Following this early contact, relations gradually intensified and in 1427 a new Ethiopian delegation arrived in the Spanish region of Valencia headed by the Persian merchant Nur-al-Din Al Tabrizi, who brought a letter from Emperor Yeshaq I to Alfonso V, the king of Aragón. In his letter, Yeshaq proposed an alliance between both kingdoms, and Alfonso V happily accepted, sealing the deal with a double marriage between his own brother Pedro and an Ethiopian princess on one hand, and between his niece Doña Juana with Emperor Yeshaq himself on the other. The latter also sent over 13 artisans to decorate the king’s court, but the embassy never made it back to Ethiopia: all the craftsmen died along the way, and the wedding plans were abandoned.
Despite this mishap, relations between Aragón and Ethiopia continued: in his letters, Alfonso V addressed Yeshaq as “the Ethiopian emperor, our dear friend and brother,” and in 1450 an Ethiopian delegation was sent to Naples to witness Alfonso’s triumphant entrance into the city.
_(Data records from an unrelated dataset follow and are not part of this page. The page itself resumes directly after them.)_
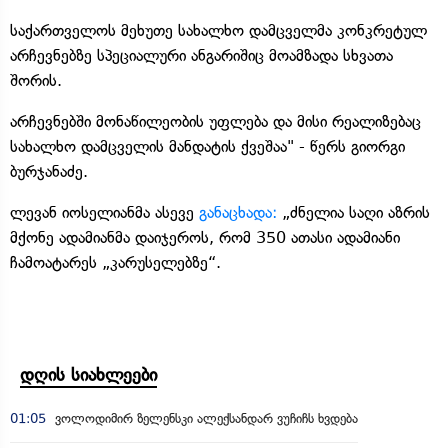
საქართველოს მეხუთე სახალხო დამცველმა კონკრეტულ
არჩევნებზე სპეციალური ანგარიშიც მოამზადა სხვათა
შორის.
არჩევნებში მონაწილეობის უფლება და მისი რეალიზებაც
სახალხო დამცველის მანდატის ქვეშაა" - წერს გიორგი
ბურჯანაძე.
ლევან იოსელიანმა ასევე
განაცხადა:
„ძნელია საღი აზრის
მქონე ადამიანმა დაიჯეროს, რომ 350 ათასი ადამიანი
ჩამოატარეს „კარუსელებზე“.
დღის სიახლეები
01:05
ვოლოდიმირ ზელენსკი ალექსანდარ ვუჩიჩს ხვდება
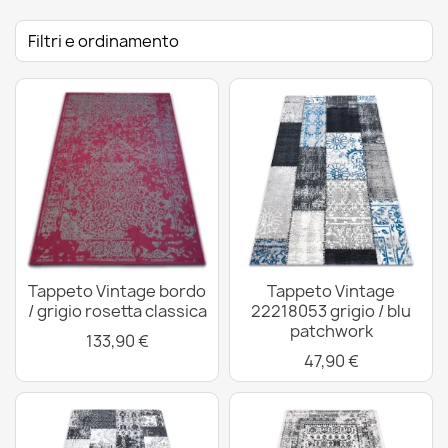
Filtri e ordinamento
Tappeto Vintage bordo
Tappeto Vintage
/ grigio rosetta classica
22218053 grigio / blu
patchwork
133,90 €
47,90 €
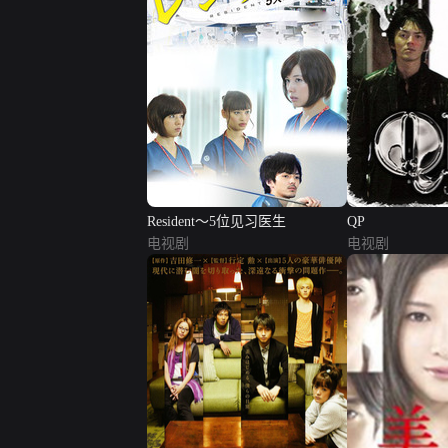
Resident～5位见习医生
QP
电视剧
电视剧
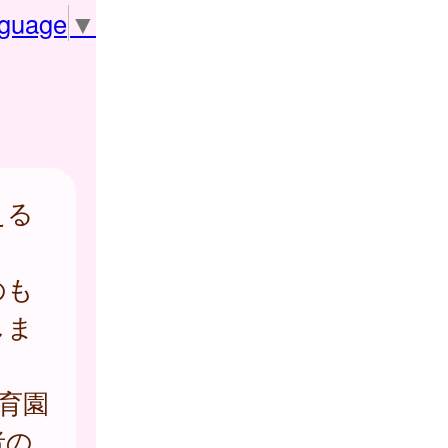
nguage
▼
える
のも
しま
育園
者の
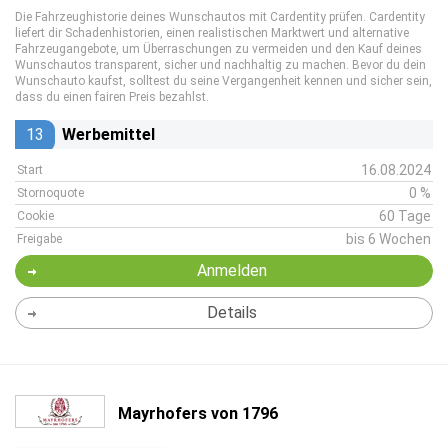
Die Fahrzeughistorie deines Wunschautos mit Cardentity prüfen. Cardentity
liefert dir Schadenhistorien, einen realistischen Marktwert und alternative
Fahrzeugangebote, um Überraschungen zu vermeiden und den Kauf deines
Wunschautos transparent, sicher und nachhaltig zu machen. Bevor du dein
Wunschauto kaufst, solltest du seine Vergangenheit kennen und sicher sein,
dass du einen fairen Preis bezahlst.
13
Werbemittel
16.08.2024
Start
0 %
Stornoquote
60 Tage
Cookie
bis 6 Wochen
Freigabe
Anmelden
Details
Mayrhofers von 1796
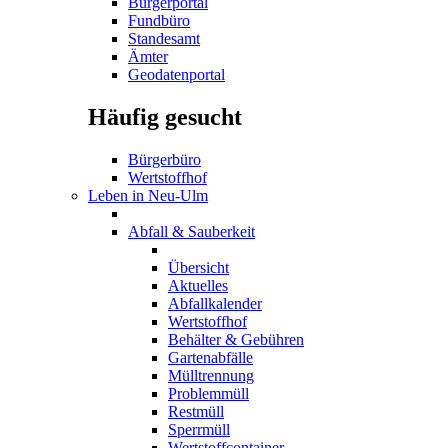
Bürgerportal
Fundbüro
Standesamt
Ämter
Geodatenportal
Häufig gesucht
Bürgerbüro
Wertstoffhof
Leben in Neu-Ulm
Abfall & Sauberkeit
Übersicht
Aktuelles
Abfallkalender
Wertstoffhof
Behälter & Gebühren
Gartenabfälle
Mülltrennung
Problemmüll
Restmüll
Sperrmüll
Wertstoffcontainer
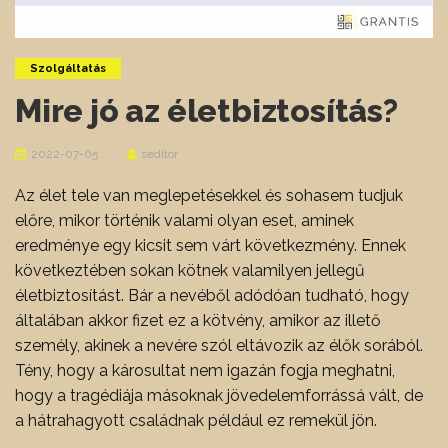
Szolgáltatás
Mire jó az életbiztosítás?
2022-07-05
seditor
Az élet tele van meglepetésekkel és sohasem tudjuk
előre, mikor történik valami olyan eset, aminek
eredménye egy kicsit sem várt következmény. Ennek
következtében sokan kötnek valamilyen jellegű
életbiztosítást. Bár a nevéből adódóan tudható, hogy
általában akkor fizet ez a kötvény, amikor az illető
személy, akinek a nevére szól eltávozik az élők sorából.
Tény, hogy a károsultat nem igazán fogja meghatni,
hogy a tragédiája másoknak jövedelemforrássá vált, de
a hátrahagyott családnak például ez remekül jön.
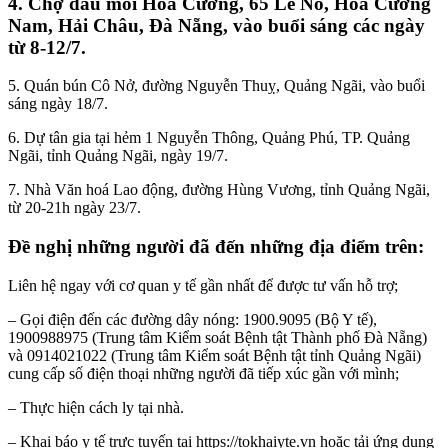
4. Chợ đầu mối Hoà Cường, 65 Lê Nổ, Hoà Cường
Nam, Hải Châu, Đà Nẵng, vào buổi sáng các ngày
từ 8-12/7.
5. Quán bún Cô Nở, đường Nguyễn Thuỵ, Quảng Ngãi, vào buổi
sáng ngày 18/7.
6. Dự tân gia tại hẻm 1 Nguyễn Thông, Quảng Phú, TP. Quảng
Ngãi, tỉnh Quảng Ngãi, ngày 19/7.
7. Nhà Văn hoá Lao động, đường Hùng Vương, tỉnh Quảng Ngãi,
từ 20-21h ngày 23/7.
Đề nghị những người đã đến những địa điểm trên:
Liên hệ ngay với cơ quan y tế gần nhất để được tư vấn hỗ trợ;
– Gọi điện đến các đường dây nóng: 1900.9095 (Bộ Y tế),
1900988975 (Trung tâm Kiểm soát Bệnh tật Thành phố Đà Nẵng)
và 0914021022 (Trung tâm Kiểm soát Bệnh tật tỉnh Quảng Ngãi)
cung cấp số điện thoại những người đã tiếp xúc gần với mình;
– Thực hiện cách ly tại nhà.
– Khai báo y tế trực tuyến tại https://tokhaiyte.vn hoặc tải ứng dụng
Besides these official delegations, many Ethiopians decided to explore Europe on their own. This was the case of a scholar named Yohạnnǝs (1509–65), who arrived in Rome with his father and decided to make the long journey to Santiago de Compostela in today’s Galicia region of Spain. After walking the 2,200 kilometers separating both cities, partly along the pilgrimage route known as Camino de Santiago, he turned south and kept going all the way to Lisbon in Portugal, where he took a ship to Goa, which was then part of Portuguese India. Upon his return to Rome, Yohạnnǝs played a leading role in the Counter-Reformation and spent the last period of his life as the bishop of Cyprus.
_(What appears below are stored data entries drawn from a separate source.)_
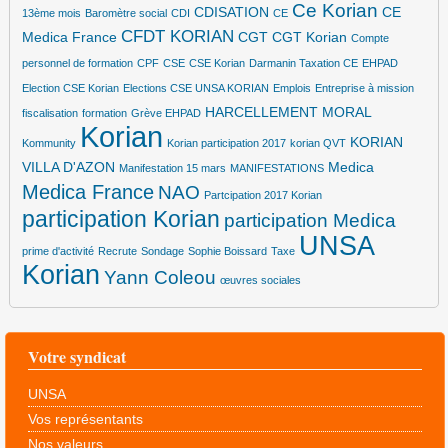
Ce Korian
CDISATION
CE
13ème mois
Baromètre social
CDI
CE
CFDT KORIAN
Medica France
CGT
CGT Korian
Compte
personnel de formation
CPF
CSE
CSE Korian
Darmanin Taxation CE
EHPAD
Election CSE Korian
Elections CSE UNSA KORIAN
Emplois
Entreprise à mission
HARCELLEMENT MORAL
fiscalisation
formation
Grève EHPAD
Korian
KORIAN
Kommunity
Korian participation 2017
korian QVT
VILLA D'AZON
Medica
Manifestation 15 mars
MANIFESTATIONS
Medica France
NAO
Partcipation 2017 Korian
participation Korian
participation Medica
UNSA
prime d'activité
Recrute
Sondage
Sophie Boissard
Taxe
Korian
Yann Coleou
œuvres sociales
Votre syndicat
UNSA
Vos représentants
Nos valeurs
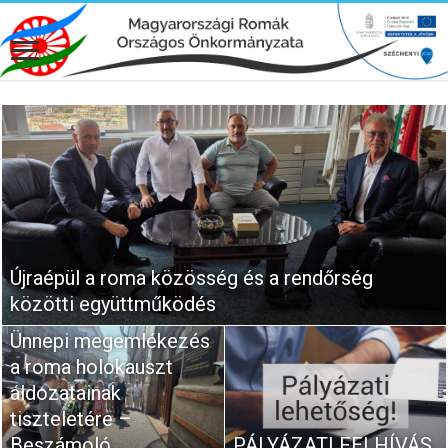
Újraépül a roma közösség és a rendőrség
közötti együttműködés
Ünnepi megemlékezés
a roma holokauszt
áldozatainak
tiszteletére –
Beszámoló
PÁLYÁZATI FELHÍVÁS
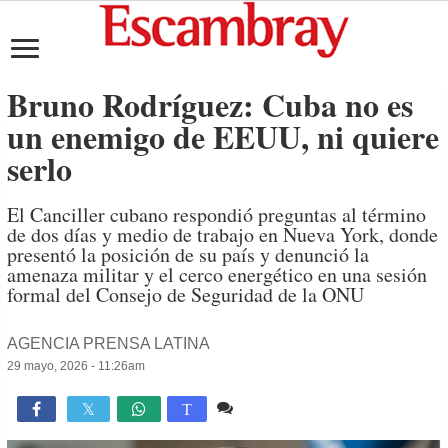
Bruno Rodríguez: Cuba no es
un enemigo de EEUU, ni quiere
serlo
El Canciller cubano respondió preguntas al término
de dos días y medio de trabajo en Nueva York, donde
presentó la posición de su país y denunció la
amenaza militar y el cerco energético en una sesión
formal del Consejo de Seguridad de la ONU
AGENCIA PRENSA LATINA
29 mayo, 2026 - 11:26am
Comente
772

T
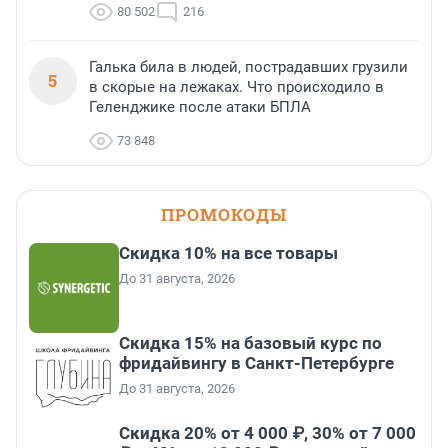
80 502
216
Галька била в людей, пострадавших грузили
5
в скорые на лежаках. Что происходило в
Геленджике после атаки БПЛА
73 848
ПРОМОКОДЫ
Скидка 10% на все товары
До 31 августа, 2026
Скидка 15% на базовый курс по
фридайвингу в Санкт-Петербурге
До 31 августа, 2026
Скидка 20% от 4 000 ₽, 30% от 7 000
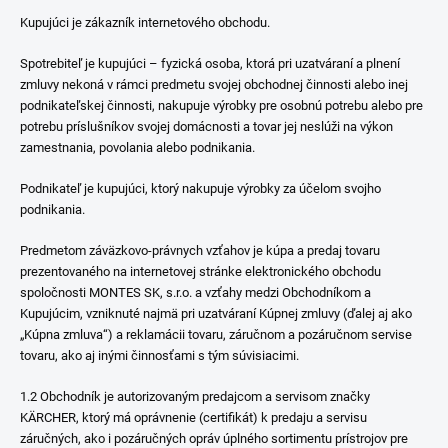
Kupujúci je zákazník internetového obchodu.
Spotrebiteľ je kupujúci – fyzická osoba, ktorá pri uzatváraní a plnení
zmluvy nekoná v rámci predmetu svojej obchodnej činnosti alebo inej
podnikateľskej činnosti, nakupuje výrobky pre osobnú potrebu alebo pre
potrebu príslušníkov svojej domácnosti a tovar jej neslúži na výkon
zamestnania, povolania alebo podnikania.
Podnikateľ je kupujúci, ktorý nakupuje výrobky za účelom svojho
podnikania.
Predmetom záväzkovo-právnych vzťahov je kúpa a predaj tovaru
prezentovaného na internetovej stránke elektronického obchodu
spoločnosti MONTES SK, s.r.o. a vzťahy medzi Obchodníkom a
Kupujúcim, vzniknuté najmä pri uzatváraní Kúpnej zmluvy (ďalej aj ako
„Kúpna zmluva“) a reklamácii tovaru, záručnom a pozáručnom servise
tovaru, ako aj inými činnosťami s tým súvisiacimi.
1.2 Obchodník je autorizovaným predajcom a servisom značky
KÄRCHER, ktorý má oprávnenie (certifikát) k predaju a servisu
záručných, ako i pozáručných opráv úplného sortimentu prístrojov pre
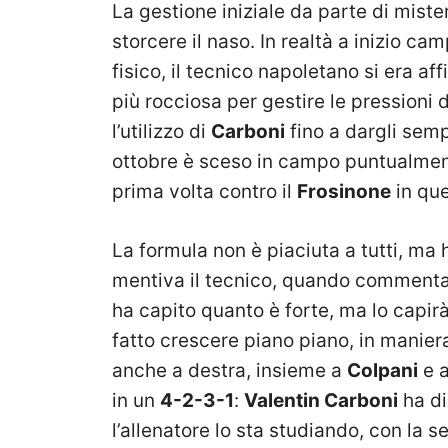
La gestione iniziale da parte di miste
storcere il naso. In realtà a inizio c
fisico, il tecnico napoletano si era a
più rocciosa per gestire le pressioni
l’utilizzo di
Carboni
fino a dargli semp
ottobre è sceso in campo puntualment
prima volta contro il
Frosinone
in que
La formula non è piaciuta a tutti, ma 
mentiva il tecnico, quando commenta
ha capito quanto è forte, ma lo capir
fatto crescere piano piano, in manier
anche a destra, insieme a
Colpani
e a
in un
4-2-3-1
:
Valentin Carboni
ha di
l’allenatore lo sta studiando, con la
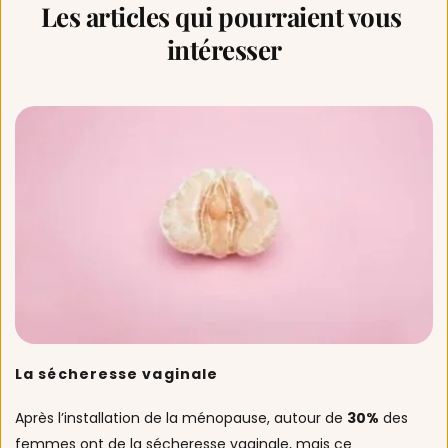
Les articles qui pourraient vous 
intéresser
La sécheresse vaginale
Après l’installation de la ménopause, autour de 
30%
 des 
femmes ont de la sécheresse vaginale, mais ce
Although the Ethiopians were the first to visit the Iberian peninsula, they were not the only ones. In 1602, there was an individual who caused a huge commotion in the courts of Europe: the first ambassador from the Kingdom of Kongo (covering parts of present-day Angola, Democratic Republic of Congo and the Republic of the Congo) to go to the Vatican. Ne Vunda (who was rechristened in Italy as Antonio Emmanuele da Funta) was known for his erudition and for his oratory and diplomatic skills. He spoke Portuguese and Spanish, and was well-versed in European politics.
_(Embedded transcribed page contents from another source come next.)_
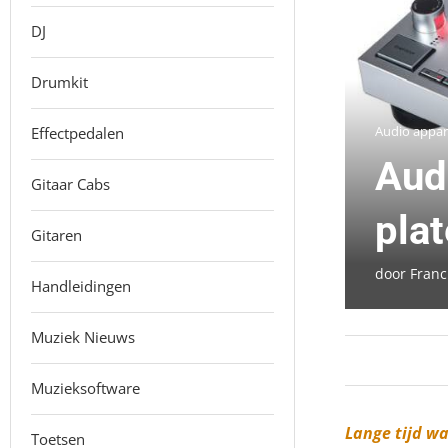
DJ
Drumkit
Audio appar
Effectpedalen
Aud
Gitaar Cabs
pla
Gitaren
door
Franc
Handleidingen
Muziek Nieuws
Muzieksoftware
Lange tijd w
Toetsen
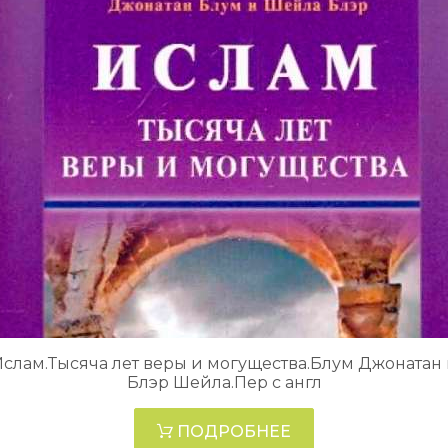
слам.Тысяча лет веры и могущества.Блум Джонатан
Блэр Шейла.Пер с англ
ПОДРОБНЕЕ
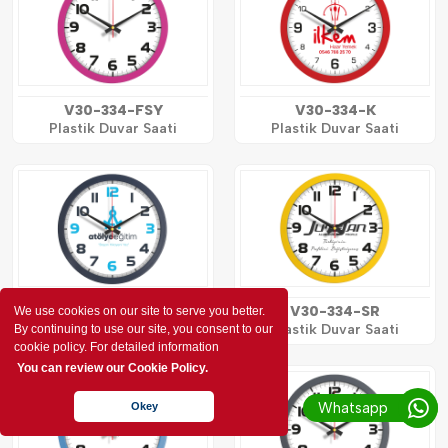
V30-334-FSY
V30-334-K
Plastik Duvar Saati
Plastik Duvar Saati
V30-334-L
V30-334-SR
We use cookies on our site to serve you better.
Plastik Duvar Saati
Plastik Duvar Saati
By continuing to use our site, you consent to our
cookie policy. For detailed information
You can review our Cookie Policy.
Whatsapp
Okey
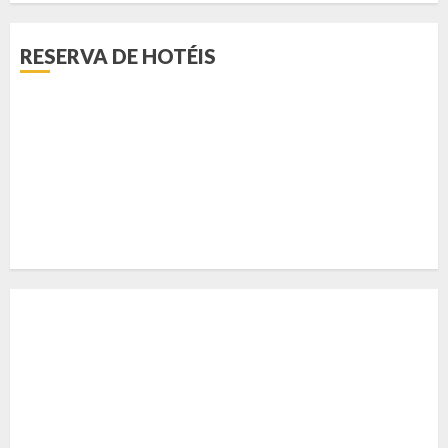
RESERVA DE HOTÉIS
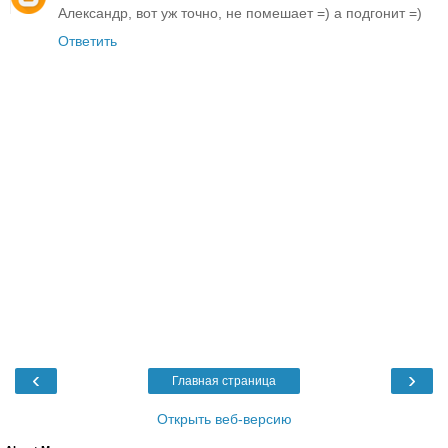
Александр, вот уж точно, не помешает =) а подгонит =)
Ответить
‹
›
Главная страница
Открыть веб-версию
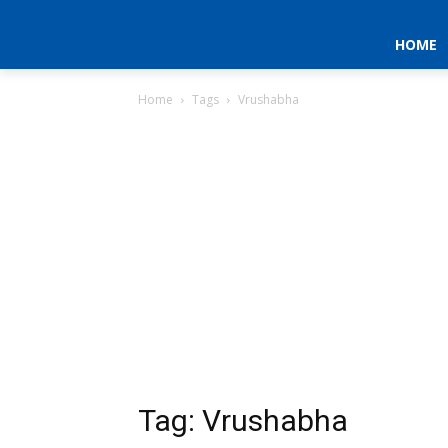
HOME
Home
Tags
Vrushabha
Tag: Vrushabha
His journey was not an easy one: from Kongo he took a ship to Brazil, and from there he traveled to Lisbon. Along the way he was attacked three times by Dutch pirates who took everything he owned. After a brief period at the court of Felipe IV in Madrid, he reached Rome on January 2, 1608 (six years after his departure); by this time he was gravely ill and only four of his 25 original companions were still with him. He died three days later after receiving a visit from Pope Paul V, and was buried with honors at the basilica of Santa María Maggiore.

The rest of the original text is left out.